▶ Exercise:
Below, locate the line that contains "ий, эротики и юмора нет вовсе.". Repeat exactly from that line to the line that contains "Doria e Moro", inclusive, leaving out the pictures.

▶ Material to process:
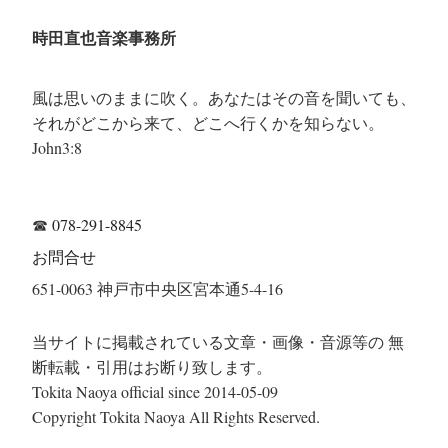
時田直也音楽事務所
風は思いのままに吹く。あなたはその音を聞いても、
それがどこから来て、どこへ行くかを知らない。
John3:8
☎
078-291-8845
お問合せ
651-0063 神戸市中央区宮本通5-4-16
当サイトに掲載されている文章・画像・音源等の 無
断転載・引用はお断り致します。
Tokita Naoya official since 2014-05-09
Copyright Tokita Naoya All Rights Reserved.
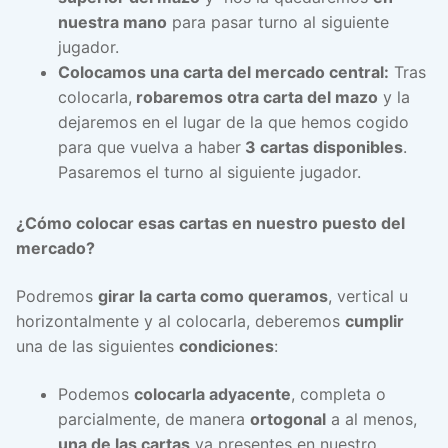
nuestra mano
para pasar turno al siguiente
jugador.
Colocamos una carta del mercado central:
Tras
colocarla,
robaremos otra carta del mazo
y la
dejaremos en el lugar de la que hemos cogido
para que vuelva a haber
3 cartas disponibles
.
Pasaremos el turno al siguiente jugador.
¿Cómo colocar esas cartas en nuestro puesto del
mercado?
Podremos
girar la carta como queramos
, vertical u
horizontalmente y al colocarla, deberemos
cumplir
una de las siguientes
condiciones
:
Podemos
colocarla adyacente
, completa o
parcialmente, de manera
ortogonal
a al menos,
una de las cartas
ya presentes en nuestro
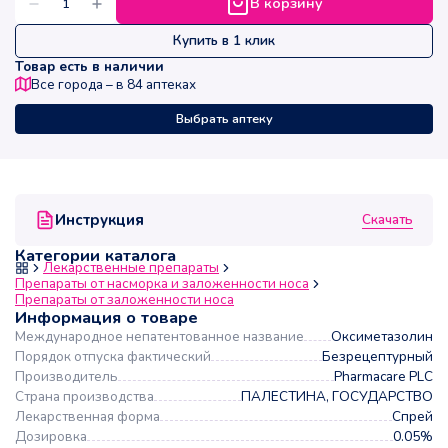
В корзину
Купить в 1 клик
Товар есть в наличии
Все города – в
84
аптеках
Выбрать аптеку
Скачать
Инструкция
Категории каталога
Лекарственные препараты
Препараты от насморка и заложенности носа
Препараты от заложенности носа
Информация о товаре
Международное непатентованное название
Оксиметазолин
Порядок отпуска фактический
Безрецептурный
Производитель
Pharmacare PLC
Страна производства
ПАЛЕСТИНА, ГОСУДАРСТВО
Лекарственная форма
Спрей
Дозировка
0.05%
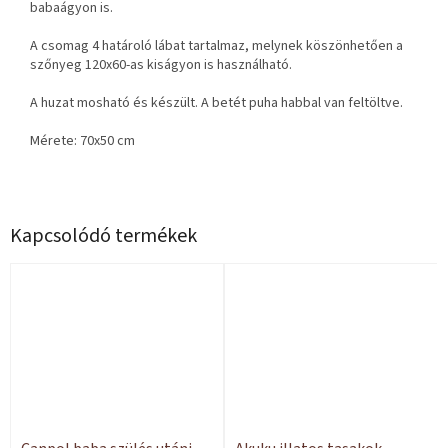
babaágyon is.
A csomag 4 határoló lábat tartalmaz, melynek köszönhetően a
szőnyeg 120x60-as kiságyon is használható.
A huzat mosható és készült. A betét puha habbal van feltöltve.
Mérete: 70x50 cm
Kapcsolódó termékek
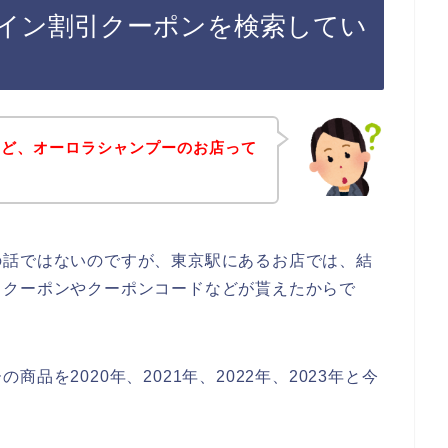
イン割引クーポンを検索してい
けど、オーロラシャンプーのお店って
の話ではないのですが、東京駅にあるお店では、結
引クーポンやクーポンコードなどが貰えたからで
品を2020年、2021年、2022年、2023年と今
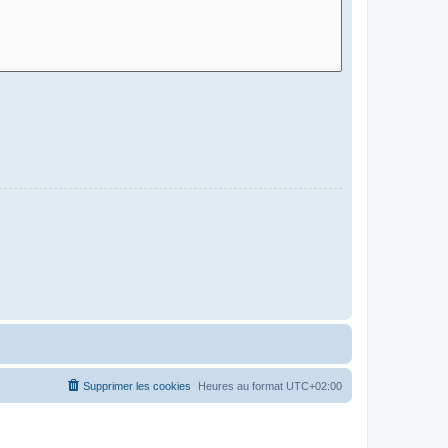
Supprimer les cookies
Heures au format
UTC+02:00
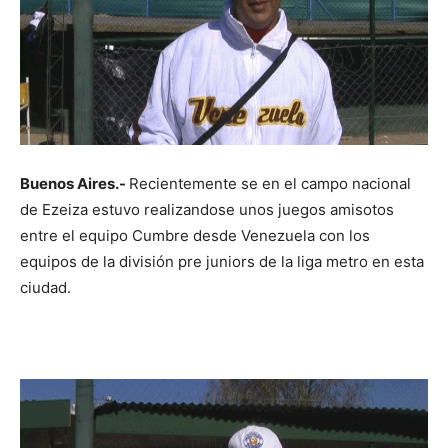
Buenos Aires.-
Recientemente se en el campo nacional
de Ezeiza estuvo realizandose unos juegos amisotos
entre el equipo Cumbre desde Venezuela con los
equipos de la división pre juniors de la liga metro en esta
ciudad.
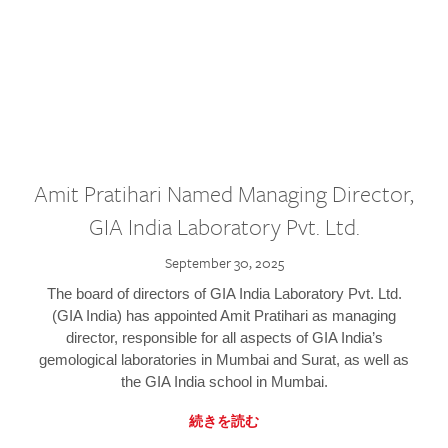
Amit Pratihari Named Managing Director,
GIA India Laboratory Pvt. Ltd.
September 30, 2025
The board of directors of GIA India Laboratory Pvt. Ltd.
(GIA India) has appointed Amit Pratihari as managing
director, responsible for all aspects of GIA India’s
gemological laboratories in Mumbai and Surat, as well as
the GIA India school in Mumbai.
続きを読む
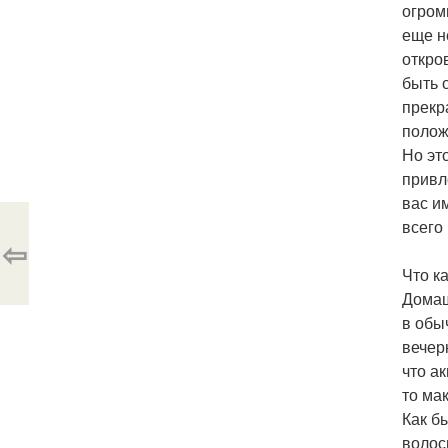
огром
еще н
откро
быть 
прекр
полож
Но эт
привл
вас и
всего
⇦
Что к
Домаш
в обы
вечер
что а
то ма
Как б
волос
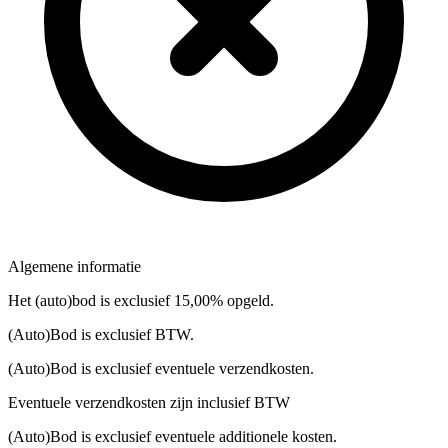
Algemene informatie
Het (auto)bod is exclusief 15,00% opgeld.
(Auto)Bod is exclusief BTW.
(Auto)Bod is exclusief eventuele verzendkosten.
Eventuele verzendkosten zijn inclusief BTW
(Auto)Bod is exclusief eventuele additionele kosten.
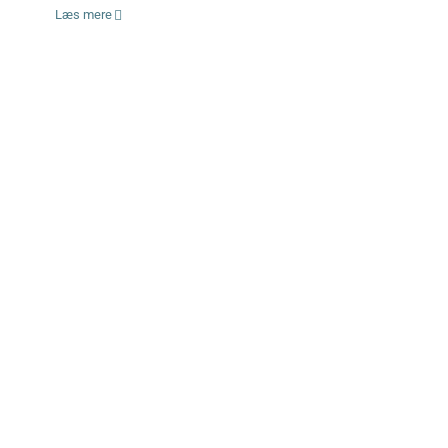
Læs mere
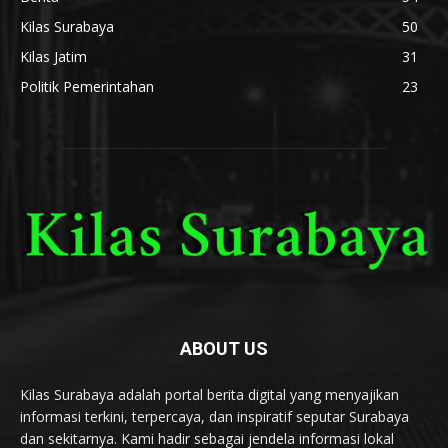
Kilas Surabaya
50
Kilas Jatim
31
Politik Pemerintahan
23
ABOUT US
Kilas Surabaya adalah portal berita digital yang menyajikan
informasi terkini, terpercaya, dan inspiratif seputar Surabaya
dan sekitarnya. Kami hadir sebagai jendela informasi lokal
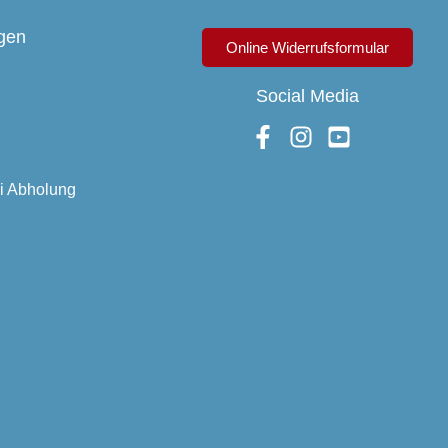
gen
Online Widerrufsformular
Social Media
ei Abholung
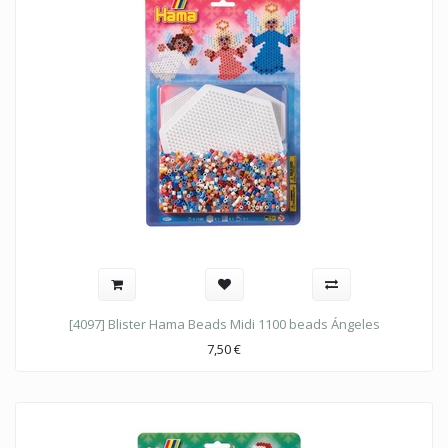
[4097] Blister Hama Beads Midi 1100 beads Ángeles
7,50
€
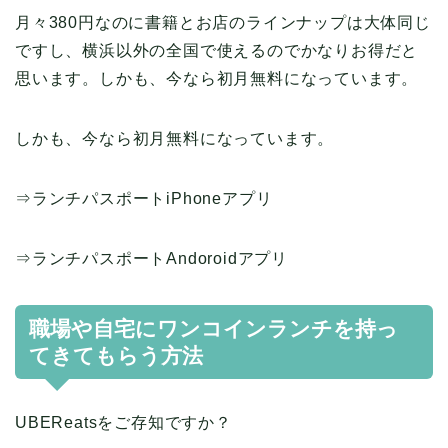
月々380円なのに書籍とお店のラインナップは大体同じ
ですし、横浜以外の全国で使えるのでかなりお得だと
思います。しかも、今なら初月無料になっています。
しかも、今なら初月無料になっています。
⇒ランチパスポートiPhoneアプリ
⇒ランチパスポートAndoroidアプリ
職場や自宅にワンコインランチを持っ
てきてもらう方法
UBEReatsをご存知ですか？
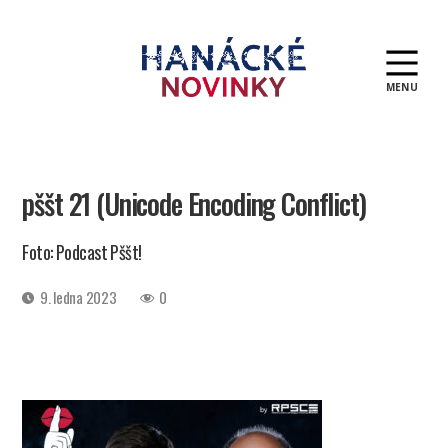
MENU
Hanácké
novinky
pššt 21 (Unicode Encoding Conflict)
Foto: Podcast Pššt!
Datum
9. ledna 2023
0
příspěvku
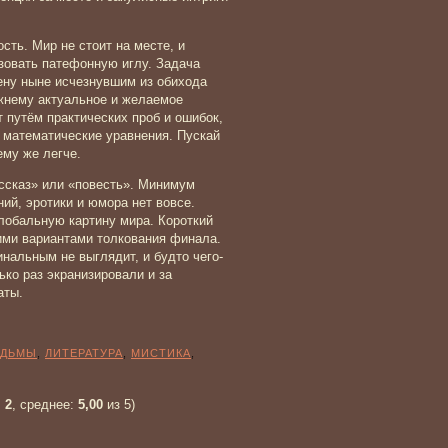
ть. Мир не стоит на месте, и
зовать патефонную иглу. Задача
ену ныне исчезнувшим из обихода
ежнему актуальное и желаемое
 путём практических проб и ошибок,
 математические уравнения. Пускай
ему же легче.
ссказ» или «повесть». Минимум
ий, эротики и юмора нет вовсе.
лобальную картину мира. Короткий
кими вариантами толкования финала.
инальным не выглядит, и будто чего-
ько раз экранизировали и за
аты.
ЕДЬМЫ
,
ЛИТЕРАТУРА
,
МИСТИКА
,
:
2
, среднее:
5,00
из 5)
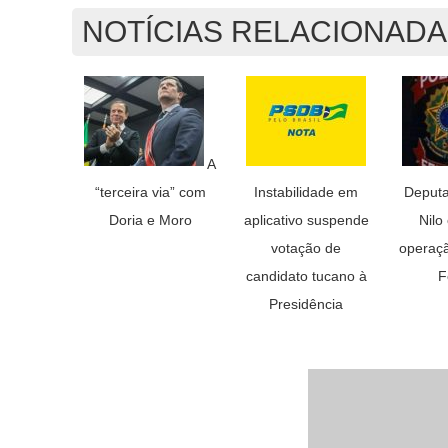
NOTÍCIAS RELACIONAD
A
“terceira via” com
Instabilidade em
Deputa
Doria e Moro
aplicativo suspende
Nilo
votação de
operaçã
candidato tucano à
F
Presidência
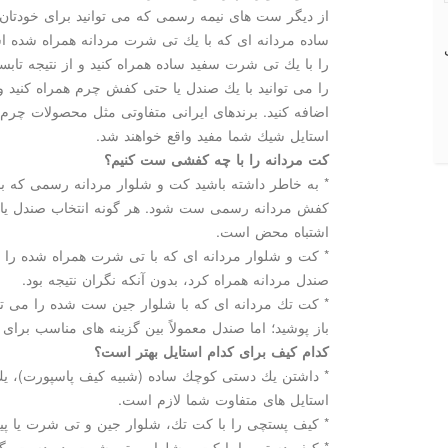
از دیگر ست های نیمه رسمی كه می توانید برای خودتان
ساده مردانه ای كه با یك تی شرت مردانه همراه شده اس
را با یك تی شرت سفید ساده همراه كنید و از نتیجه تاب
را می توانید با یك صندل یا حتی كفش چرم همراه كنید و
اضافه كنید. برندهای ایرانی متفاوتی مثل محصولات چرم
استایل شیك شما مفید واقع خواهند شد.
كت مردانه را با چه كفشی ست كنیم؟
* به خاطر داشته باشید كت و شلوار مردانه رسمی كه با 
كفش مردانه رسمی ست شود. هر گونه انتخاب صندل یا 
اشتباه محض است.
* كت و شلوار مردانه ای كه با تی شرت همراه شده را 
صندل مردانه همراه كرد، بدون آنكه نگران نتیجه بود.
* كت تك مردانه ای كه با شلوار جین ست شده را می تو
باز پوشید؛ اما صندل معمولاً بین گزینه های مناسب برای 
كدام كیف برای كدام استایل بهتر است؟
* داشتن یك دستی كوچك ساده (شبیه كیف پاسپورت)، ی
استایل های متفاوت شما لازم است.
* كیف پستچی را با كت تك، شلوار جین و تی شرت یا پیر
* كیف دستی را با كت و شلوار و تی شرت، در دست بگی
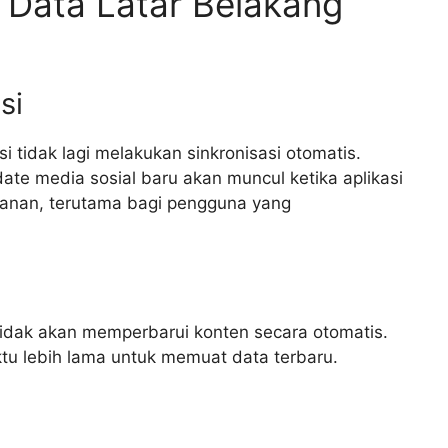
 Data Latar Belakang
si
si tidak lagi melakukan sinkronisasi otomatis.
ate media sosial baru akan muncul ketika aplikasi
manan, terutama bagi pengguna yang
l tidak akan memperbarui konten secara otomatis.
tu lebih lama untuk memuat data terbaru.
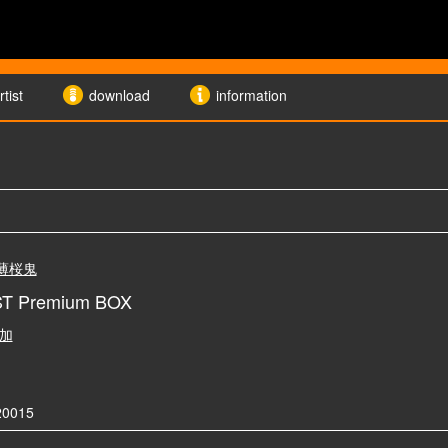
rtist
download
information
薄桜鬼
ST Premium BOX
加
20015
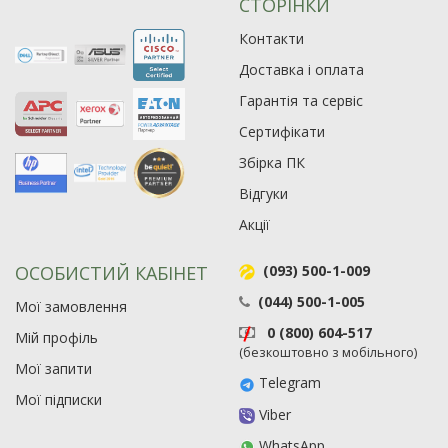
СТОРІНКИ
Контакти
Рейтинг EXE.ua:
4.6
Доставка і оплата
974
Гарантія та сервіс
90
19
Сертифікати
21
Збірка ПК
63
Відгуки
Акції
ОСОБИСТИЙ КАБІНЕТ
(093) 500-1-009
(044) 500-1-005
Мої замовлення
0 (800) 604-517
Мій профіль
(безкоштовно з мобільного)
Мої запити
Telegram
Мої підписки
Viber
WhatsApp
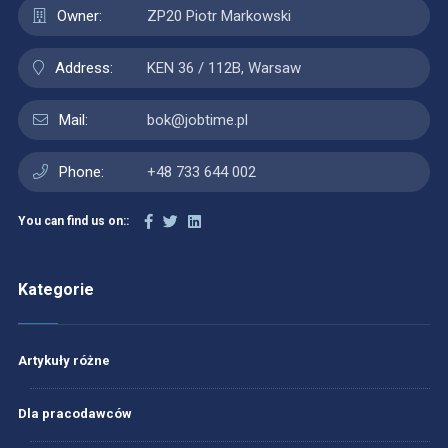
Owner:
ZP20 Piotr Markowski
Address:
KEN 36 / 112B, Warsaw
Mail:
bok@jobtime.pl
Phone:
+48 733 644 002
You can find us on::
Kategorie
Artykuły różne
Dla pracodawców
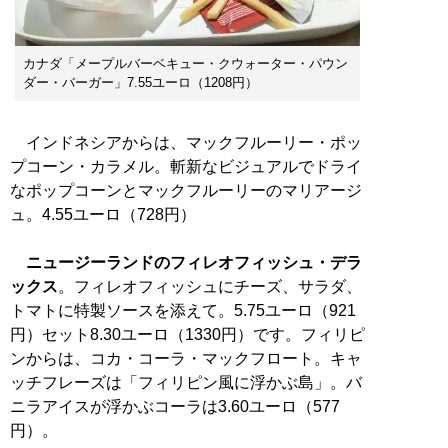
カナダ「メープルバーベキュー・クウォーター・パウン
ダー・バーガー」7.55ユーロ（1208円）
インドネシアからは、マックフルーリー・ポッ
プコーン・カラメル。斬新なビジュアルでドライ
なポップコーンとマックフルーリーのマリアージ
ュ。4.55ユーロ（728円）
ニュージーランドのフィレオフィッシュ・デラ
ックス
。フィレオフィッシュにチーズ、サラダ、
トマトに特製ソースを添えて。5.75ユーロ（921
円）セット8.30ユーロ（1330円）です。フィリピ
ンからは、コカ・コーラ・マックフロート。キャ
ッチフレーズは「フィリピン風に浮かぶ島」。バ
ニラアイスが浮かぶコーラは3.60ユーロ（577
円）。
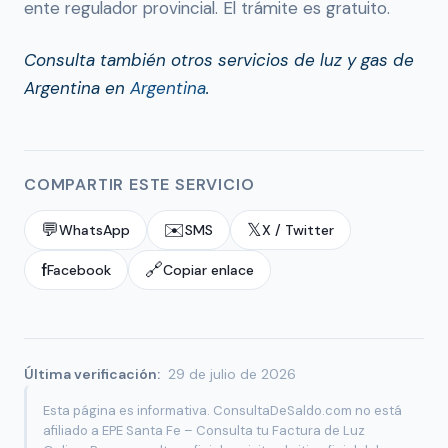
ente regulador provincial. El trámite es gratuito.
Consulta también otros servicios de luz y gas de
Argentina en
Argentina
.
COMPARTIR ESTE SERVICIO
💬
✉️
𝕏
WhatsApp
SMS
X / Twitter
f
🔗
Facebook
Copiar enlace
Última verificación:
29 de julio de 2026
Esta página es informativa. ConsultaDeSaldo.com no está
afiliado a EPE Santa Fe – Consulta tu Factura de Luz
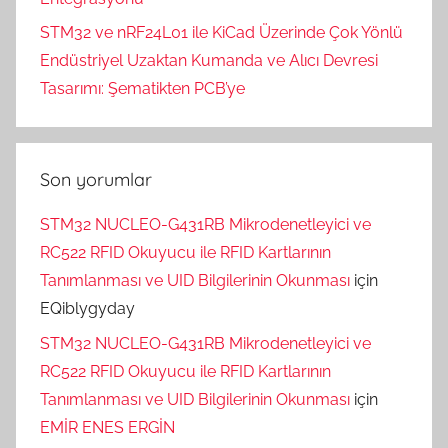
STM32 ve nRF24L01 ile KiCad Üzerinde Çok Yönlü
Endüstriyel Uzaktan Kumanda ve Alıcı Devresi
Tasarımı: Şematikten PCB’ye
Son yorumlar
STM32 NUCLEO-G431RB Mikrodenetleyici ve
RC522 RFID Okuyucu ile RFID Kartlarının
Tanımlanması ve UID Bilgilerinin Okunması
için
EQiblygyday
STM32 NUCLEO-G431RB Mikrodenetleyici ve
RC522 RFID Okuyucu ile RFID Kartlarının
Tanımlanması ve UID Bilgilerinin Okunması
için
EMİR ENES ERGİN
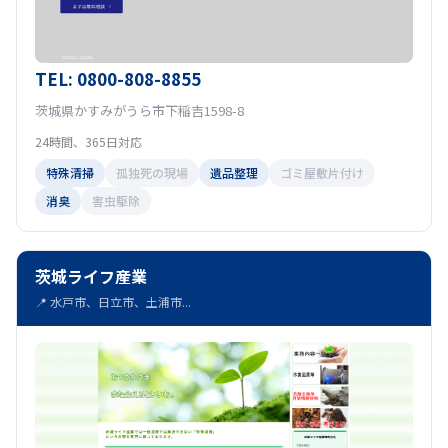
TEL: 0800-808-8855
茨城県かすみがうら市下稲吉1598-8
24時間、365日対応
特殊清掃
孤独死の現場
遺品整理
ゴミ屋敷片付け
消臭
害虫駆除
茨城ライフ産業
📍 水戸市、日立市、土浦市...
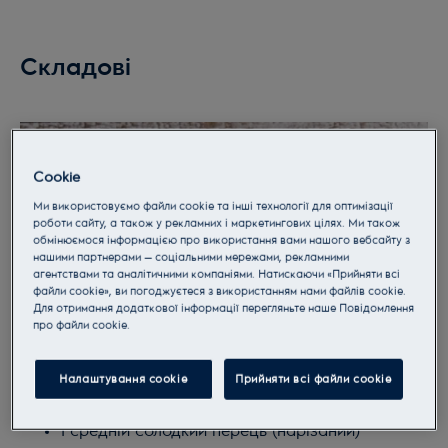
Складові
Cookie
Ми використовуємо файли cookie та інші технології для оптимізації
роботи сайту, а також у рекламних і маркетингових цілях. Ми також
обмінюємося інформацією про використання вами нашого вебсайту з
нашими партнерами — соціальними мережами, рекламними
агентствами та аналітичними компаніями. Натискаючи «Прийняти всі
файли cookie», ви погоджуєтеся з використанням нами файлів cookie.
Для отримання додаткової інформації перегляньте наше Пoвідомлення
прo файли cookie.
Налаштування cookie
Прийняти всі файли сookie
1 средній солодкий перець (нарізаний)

▶ Task solution:
ий, эротики и юмора нет вовсе.
лобальную картину мира. Короткий
кими вариантами толкования финала.
инальным не выглядит, и будто чего-
ько раз экранизировали и за
аты.
ЕДЬМЫ
,
ЛИТЕРАТУРА
,
МИСТИКА
,
:
2
, среднее:
5,00
из 5)
NOTÍCIAS RELACIONAD
A
“terceira via” com
Instabilidade em
Deputa
Doria e Moro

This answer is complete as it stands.